Indeed, one might argue that an MGR system considering tempo is not really a “horse” because tempo might be relevant to discriminating between or identifying at least some genres. If we employ a 3-nearest neighbor classifier using only the tempo of the BALLROOM excerpts, its accuracy is over 0.78 in reproducing the “ground truth”. Such a system clearly has no musicological knowledge such as instrumentation, meter, rhythm, structure, etc., necessary for discriminating between and recognizing the “genres” in BALLROOM. Yet, the system still obtains a high FoM in BALLROOM (which would fall apart quickly with the same irrelevant transformation of time-stretching) simply because tempo is so strongly correlated with the “ground truth” of BALLROOM (probably because many of its excerpts come from pedagogical materials) — a correlation that likely doesn’t exist in the real world. Were we to redefine the labels of BALLROOM to be instead “tempo”, then the system would not be a “horse” because the problem is no longer MGR, but tempo recognition. The point is that the appearance of good performance in BALLROOM comes mainly from the existence of a confound, and a system learning to exploit it.
Of course, work must be done surrounding the definition of what makes a transformation “irrelevant” or not, which depends entirely on the scientific question to be answered. Spectral equalization, and time-stretching, are not irrelevant transformations for all possible questions of an MIR system. Also to be shown is whether the dataset used in ALGC (LMD) has this confound of tempo with genre labels — as of now that is our prediction from our results.

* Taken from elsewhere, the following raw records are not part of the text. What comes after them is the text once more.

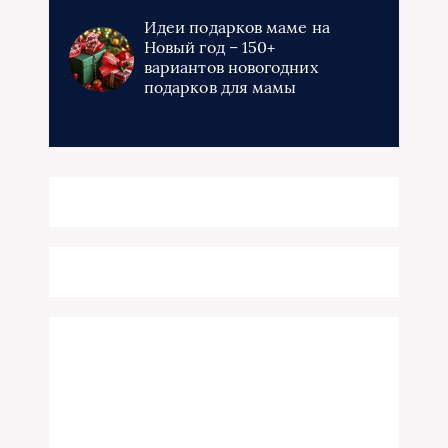
Идеи подарков маме на
Новый год – 150+
вариантов новогодних
подарков для мамы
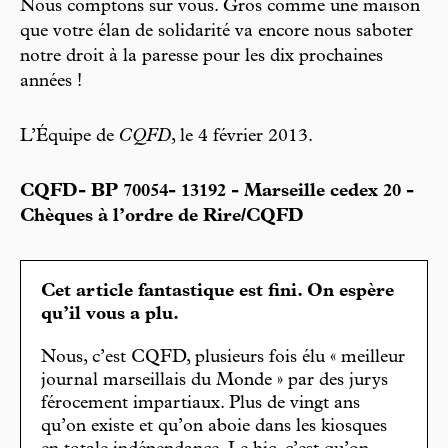
Nous comptons sur vous. Gros comme une maison
que votre élan de solidarité va encore nous saboter
notre droit à la paresse pour les dix prochaines
années !
L’Équipe de
CQFD
, le 4 février 2013.
CQFD- BP 70054- 13192 - Marseille cedex 20 -
Chèques à l’ordre de Rire/CQFD
Cet article fantastique est fini. On espère
qu’il vous a plu.
Nous, c’est CQFD, plusieurs fois élu « meilleur
journal marseillais du Monde » par des jurys
férocement impartiaux. Plus de vingt ans
qu’on existe et qu’on aboie dans les kiosques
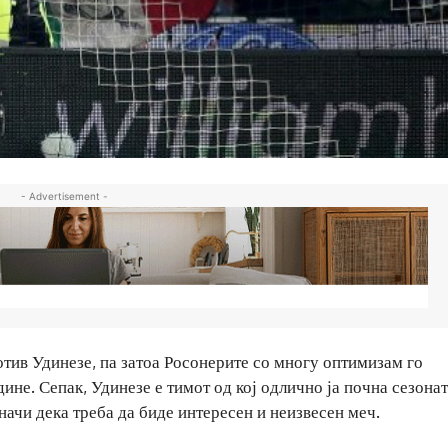
- Advertisement -
тив Удинезе, па затоа Росонерите со многу оптимизам го
не. Сепак, Удинезе е тимот од кој одлично ја почна сезонат
начи дека треба да биде интересен и неизвесен меч.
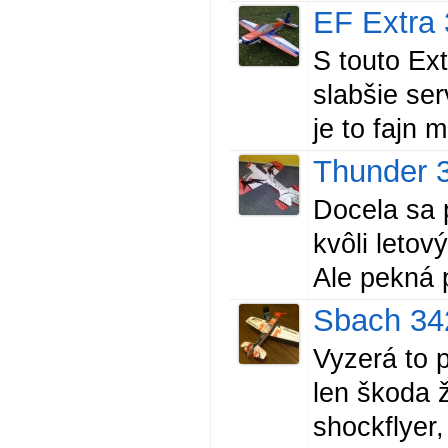
EF Extra
S touto Ex
slabšie ser
je to fajn 
Thunder 3
Docela sa p
kvôli letov
Ale pekná 
Sbach 34
Vyzerá to 
len škoda ž
shockflyer,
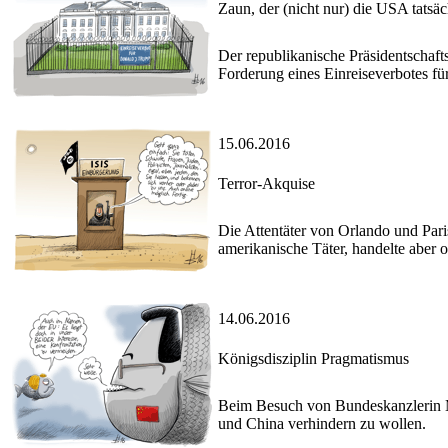
Zaun, der (nicht nur) die USA tatsä
Der republikanische Präsidentschaft
Forderung eines Einreiseverbotes fü
15.06.2016
Terror-Akquise
Die Attentäter von Orlando und Par
amerikanische Täter, handelte aber
14.06.2016
Königsdisziplin Pragmatismus
Beim Besuch von Bundeskanzlerin M
und China verhindern zu wollen.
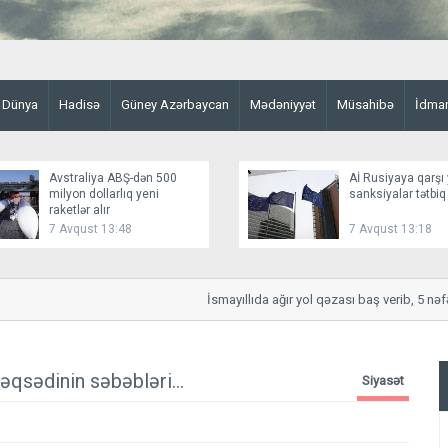
Dünya
Hadisə
Güney Azərbaycan
Mədəniyyət
Müsahibə
İdma
Avstraliya ABŞ-dən 500
Aİ Rusiyaya qarşı 
milyon dollarlıq yeni
sanksiyalar tətbiq
raketlər alır
7 Avqust 13:48
7 Avqust 13:18
İsmayıllıda ağır yol qəzası baş verib, 5 nəfər y
qsədinin səbəbləri...
Siyasət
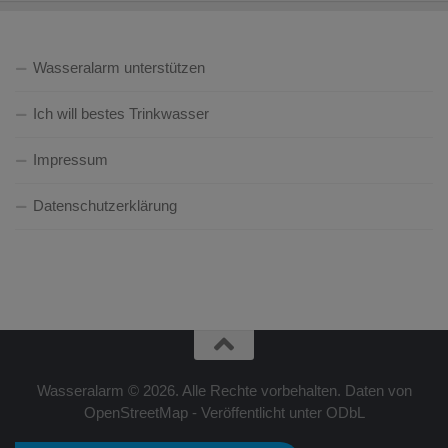
Wasseralarm unterstützen
Ich will bestes Trinkwasser
Impressum
Datenschutzerklärung
Wasseralarm © 2026. Alle Rechte vorbehalten. Daten von
OpenStreetMap - Veröffentlicht unter ODbL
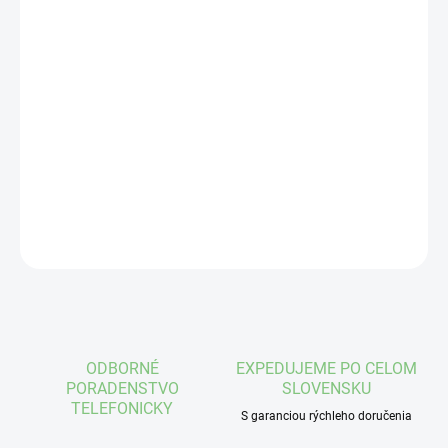
cena:
VEĽKOSŤ
MÔŽEME DORUČIŤ DO:
ZVOĽTE VARIANT
−
+
Pridať do košíka
DETAILNÉ INFORMÁCIE
OPÝTAŤ SA
STRÁŽIŤ
ODBORNÉ
EXPEDUJEME PO CELOM
PORADENSTVO
SLOVENSKU
TELEFONICKY
S garanciou rýchleho doručenia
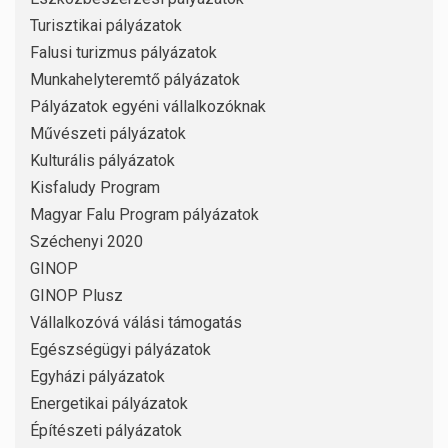
Turisztikai pályázatok
Falusi turizmus pályázatok
Munkahelyteremtő pályázatok
Pályázatok egyéni vállalkozóknak
Művészeti pályázatok
Kulturális pályázatok
Kisfaludy Program
Magyar Falu Program pályázatok
Széchenyi 2020
GINOP
GINOP Plusz
Vállalkozóvá válási támogatás
Egészségügyi pályázatok
Egyházi pályázatok
Energetikai pályázatok
Építészeti pályázatok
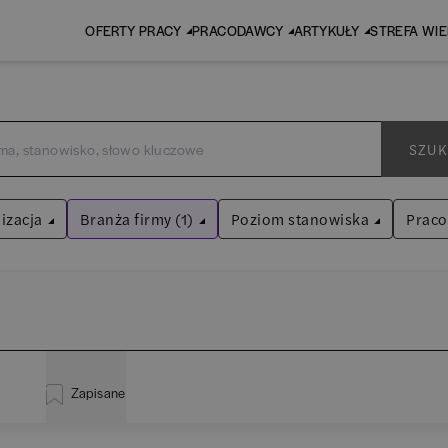
OFERTY PRACY
PRACODAWCY
ARTYKUŁY
STREFA WI
SZUK
izacja
Branża firmy (1)
Poziom stanowiska
Prac
Bankowość
Asystent
(
31
)
Wyczyść filtry
Praktykant / stażysta
(
33
)
inistracja
(
20
)
EY
Audyt / Konsulting
Specjalista
(
705
)
Zapisane
liza
(
114
)
P
Bankowość
Kierownik/Manager
(
247
)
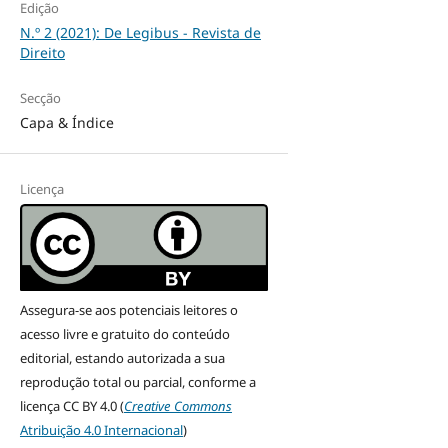
Edição
N.º 2 (2021): De Legibus - Revista de
Direito
Secção
Capa & Índice
Licença
Assegura-se aos potenciais leitores o
acesso livre e gratuito do conteúdo
editorial, estando autorizada a sua
reprodução total ou parcial, conforme a
licença CC BY 4.0 (
Creative Commons
Atribuição 4.0 Internacional
)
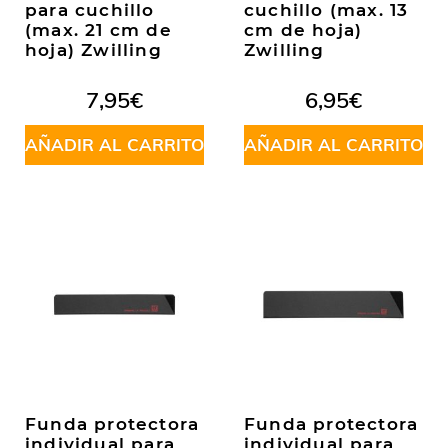
para cuchillo
cuchillo (max. 13
(max. 21 cm de
cm de hoja)
hoja) Zwilling
Zwilling
7,95
€
6,95
€
AÑADIR AL CARRITO
AÑADIR AL CARRITO
Funda protectora
Funda protectora
individual para
individual para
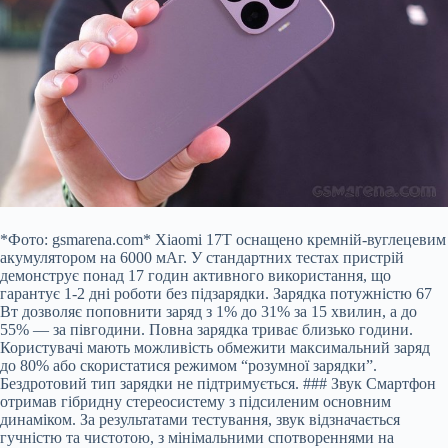
*Фото: gsmarena.com* Xiaomi 17T оснащено кремній-вуглецевим
акумулятором на 6000 мАг. У стандартних тестах пристрій
демонструє понад 17 годин активного використання, що
гарантує 1-2 дні роботи без підзарядки. Зарядка потужністю 67
Вт дозволяє поповнити заряд з 1% до 31% за 15 хвилин, а до
55% — за півгодини. Повна зарядка триває близько години.
Користувачі мають можливість обмежити максимальний заряд
до 80% або скористатися режимом “розумної зарядки”.
Бездротовий тип зарядки не підтримується. ### Звук Смартфон
отримав гібридну стереосистему з підсиленим основним
динаміком. За результатами тестування, звук відзначається
гучністю та чистотою, з мінімальними спотвореннями на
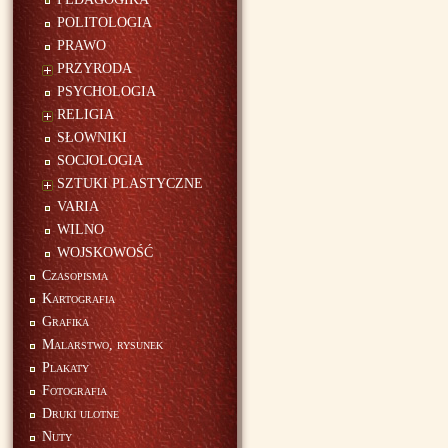
POLITOLOGIA
PRAWO
PRZYRODA
PSYCHOLOGIA
RELIGIA
SŁOWNIKI
SOCJOLOGIA
SZTUKI PLASTYCZNE
VARIA
WILNO
WOJSKOWOŚĆ
Czasopisma
Kartografia
Grafika
Malarstwo, rysunek
Plakaty
Fotografia
Druki ulotne
Nuty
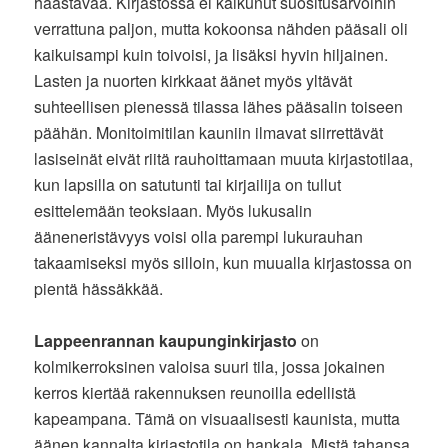
haastavaa. Kirjastossa ei kaikunut suositusarvoihin
verrattuna paljon, mutta kokoonsa nähden pääsali oli
kaikuisampi kuin toivoisi, ja lisäksi hyvin hiljainen.
Lasten ja nuorten kirkkaat äänet myös yltävät
suhteellisen pienessä tilassa lähes pääsalin toiseen
päähän. Monitoimitilan kauniin ilmavat siirrettävät
lasiseinät eivät riitä rauhoittamaan muuta kirjastotilaa,
kun lapsilla on satutunti tai kirjailija on tullut
esittelemään teoksiaan. Myös lukusalin
ääneneristävyys voisi olla parempi lukurauhan
takaamiseksi myös silloin, kun muualla kirjastossa on
pientä hässäkkää.
Lappeenrannan kaupunginkirjasto
on
kolmikerroksinen valoisa suuri tila, jossa jokainen
kerros kiertää rakennuksen reunoilla edellistä
kapeampana. Tämä on visuaalisesti kaunista, mutta
äänen kannalta kirjastotila on hankala. Mistä tahansa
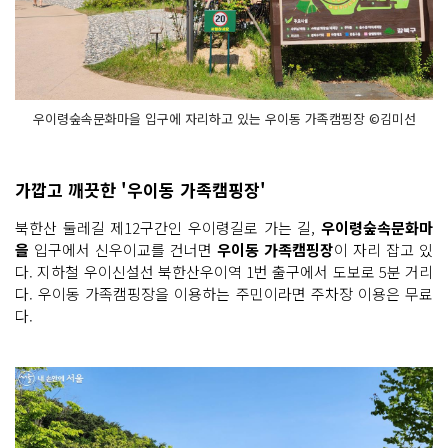
우이령숲속문화마을 입구에 자리하고 있는 우이동 가족캠핑장 ©김미선
가깝고 깨끗한 '우이동 가족캠핑장'
북한산 둘레길 제12구간인 우이령길로 가는 길,
우이령숲속문화마
을
입구에서 신우이교를 건너면
우이동 가족캠핑장
이 자리 잡고 있
다. 지하철 우이신설선 북한산우이역 1번 출구에서 도보로 5분 거리
다. 우이동 가족캠핑장을 이용하는 주민이라면 주차장 이용은 무료
다.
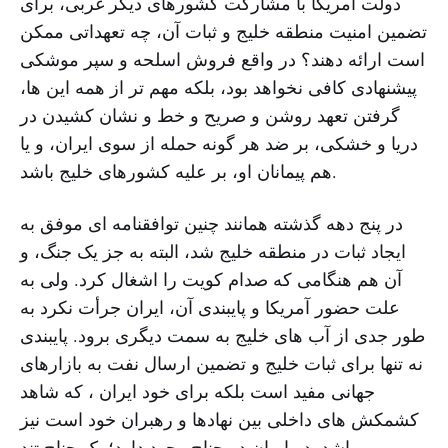
دولت آمریکا با مشارکت کشورهای دیگر غربی، برای
تضمین امنیت منطقه خلیج و ثبات آن، چه تعهداتی ممکن
است ارائه دهند؟ در واقع فروش اسلحه و سپر موشکی
پیشنهادی کافی نخواهد بود، بلکه مهم تر از همه این ها،
گرفتن تعهد روشن و صریح و خط و نشان کشیدن در
دریا و خشکی، بر ضد هر گونه حمله از سوی ایران، و یا
هم پیمانان او، بر علیه کشورهای خلیج باشد.
در پنج دهه گذشته همانند چنین توافقنامه ای موفق به
ایجاد ثبات در منطقه خلیج شد، البته به جز یک جنگ، و
آن هم هنگامی که صدام کویت را اشغال کرد. ولی به
علت حضور آمریکا و پایبندی آن، ایران جرأت نکرد به
طور جدی از آب های خلیج به سمت دیگری برود. پایبندی
نه تنها برای ثبات خلیج و تضمین ارسال نفت به بازارهای
جهانی مفید است بلکه برای خود ایران ، که شاهد
کشمکش های داخلی بین نهادها و رهبران خود است نیز
مهم می باشد. در ایران دو جناح وجود دارد؛ یک جناح تند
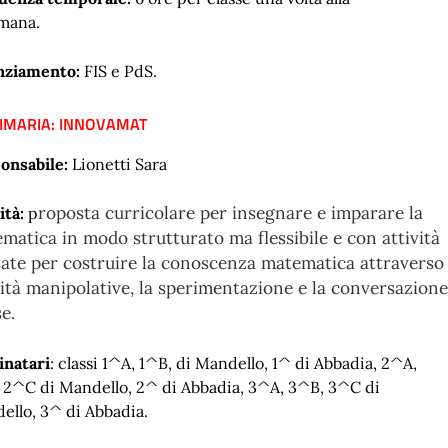
imana.
nziamento:
FIS e PdS.
RIMARIA: INNOVAMAT
onsabile:
Lionetti Sara
roposta curricolare per insegnare e imparare la
ità:
p
matica in modo strutturato ma flessibile e con attività
ate per costruire la conoscenza matematica attraverso 
vità manipolative, la sperimentazione e la conversazione
se.
inatari
: classi 1^A, 1^B, di Mandello, 1^ di Abbadia, 2^A,
 2^C di Mandello, 2^ di Abbadia, 3^A, 3^B, 3^C di
ello, 3^ di Abbadia.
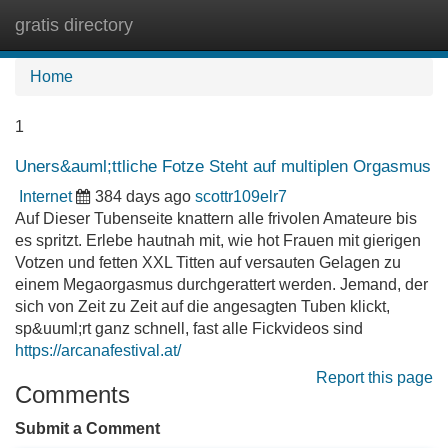
gratis directory
Tog
navi
Home
1
Uners&auml;ttliche Fotze Steht auf multiplen Orgasmus
Internet
384 days ago
scottr109elr7
Auf Dieser Tubenseite knattern alle frivolen Amateure bis
es spritzt. Erlebe hautnah mit, wie hot Frauen mit gierigen
Votzen und fetten XXL Titten auf versauten Gelagen zu
einem Megaorgasmus durchgerattert werden. Jemand, der
sich von Zeit zu Zeit auf die angesagten Tuben klickt,
sp&uuml;rt ganz schnell, fast alle Fickvideos sind
https://arcanafestival.at/
Report this page
Comments
Submit a Comment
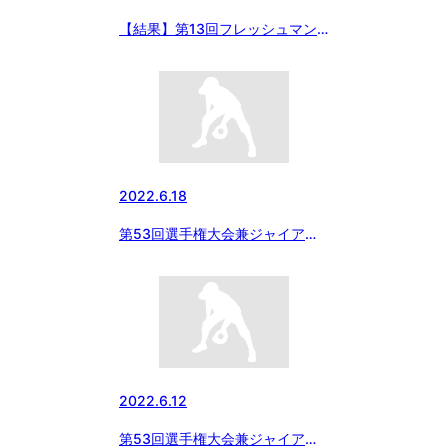
【結果】第13回フレッシュマン
交流戦1年生大会
2022.6.18
第53回選手権大会兼ジャイアン
ツカップ兼関東大会栃木県支部予
選
2022.6.12
第53回選手権大会兼ジャイアン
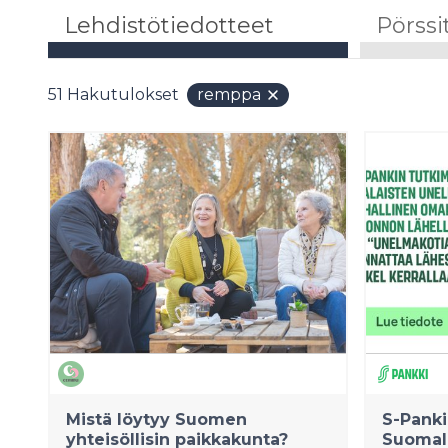
Lehdistötiedotteet
Pörssi
51
Hakutulokset
remppa
Mistä löytyy Suomen
S-Panki
yhteisöllisin paikkakunta?
Suomal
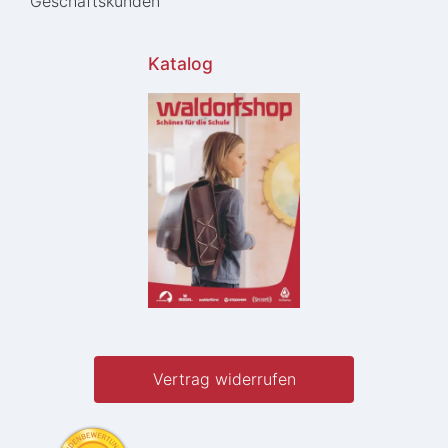
Geschäftskunden
Katalog
Vertrag widerrufen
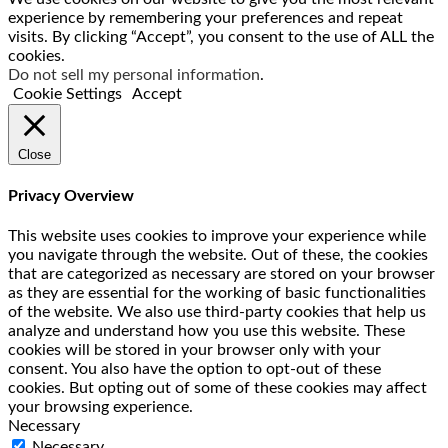
experience by remembering your preferences and repeat
visits. By clicking “Accept”, you consent to the use of ALL the
cookies.
Do not sell my personal information
.
Cookie Settings
Accept
Close
Privacy Overview
This website uses cookies to improve your experience while
you navigate through the website. Out of these, the cookies
that are categorized as necessary are stored on your browser
as they are essential for the working of basic functionalities
of the website. We also use third-party cookies that help us
analyze and understand how you use this website. These
cookies will be stored in your browser only with your
consent. You also have the option to opt-out of these
cookies. But opting out of some of these cookies may affect
your browsing experience.
Necessary
Necessary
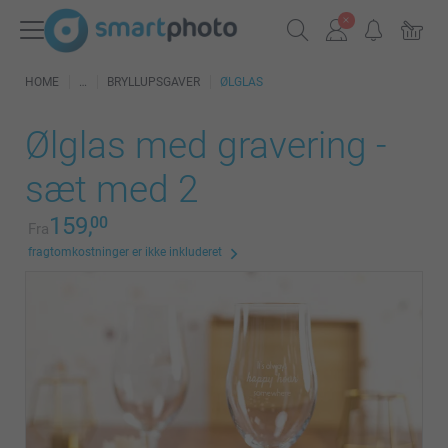
HOME
BRYLLUPSGAVER
ØLGLAS
Ølglas med gravering -
sæt med 2
159,
00
Fra
fragtomkostninger er ikke inkluderet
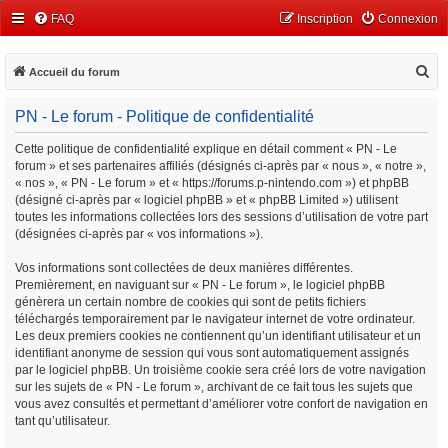
FAQ
Inscription
Connexion
R
Accueil du forum
e
PN - Le forum - Politique de confidentialité
c
h
Cette politique de confidentialité explique en détail comment « PN - Le
forum » et ses partenaires affiliés (désignés ci-après par « nous », « notre »,
e
« nos », « PN - Le forum » et « https://forums.p-nintendo.com ») et phpBB
r
(désigné ci-après par « logiciel phpBB » et « phpBB Limited ») utilisent
c
toutes les informations collectées lors des sessions d’utilisation de votre part
(désignées ci-après par « vos informations »).
h
e
Vos informations sont collectées de deux manières différentes.
Premièrement, en naviguant sur « PN - Le forum », le logiciel phpBB
r
génèrera un certain nombre de cookies qui sont de petits fichiers
téléchargés temporairement par le navigateur internet de votre ordinateur.
Les deux premiers cookies ne contiennent qu’un identifiant utilisateur et un
identifiant anonyme de session qui vous sont automatiquement assignés
par le logiciel phpBB. Un troisième cookie sera créé lors de votre navigation
sur les sujets de « PN - Le forum », archivant de ce fait tous les sujets que
vous avez consultés et permettant d’améliorer votre confort de navigation en
tant qu’utilisateur.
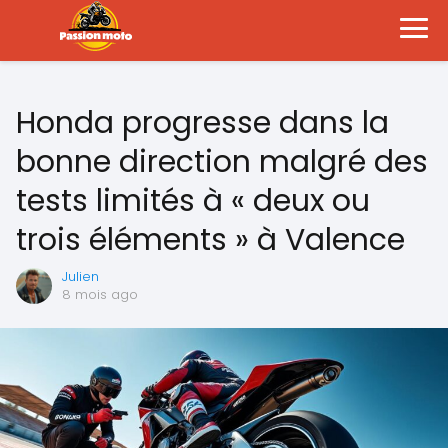
Honda progresse dans la
bonne direction malgré des
tests limités à « deux ou
trois éléments » à Valence
Julien
8 mois ago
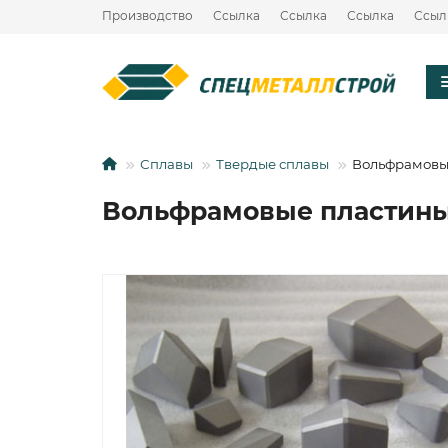
Производство
Ссылка
Ссылка
Ссылка
Ссыл
Сплавы
Твердые сплавы
Вольфрамовы
Вольфрамовые пластины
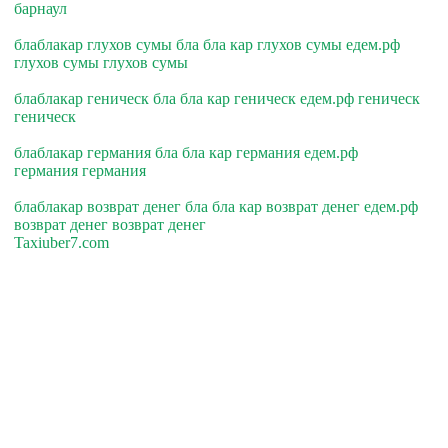
барнаул
блаблакар глухов сумы бла бла кар глухов сумы едем.рф
глухов сумы глухов сумы
блаблакар геническ бла бла кар геническ едем.рф геническ
геническ
блаблакар германия бла бла кар германия едем.рф
германия германия
блаблакар возврат денег бла бла кар возврат денег едем.рф
возврат денег возврат денег
Taxiuber7.com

Clearly, all these MIR systems appear able to perform remarkable human feats, but only because the standard evaluation methods used in MIR do not discriminate between “horses” and solutions. Their excellent FoM come not from their capacity to address the problem of MGR or MER (whatever those are), but from a lack of control over independent variables in the evaluation (giving rise to confounds). “Horses” aren’t always bad; but when a “horse” is insufficient to achieve the success criteria of a use case, it is imperative to design solutions, and employ evaluation methods sensitive to detecting a “horse”.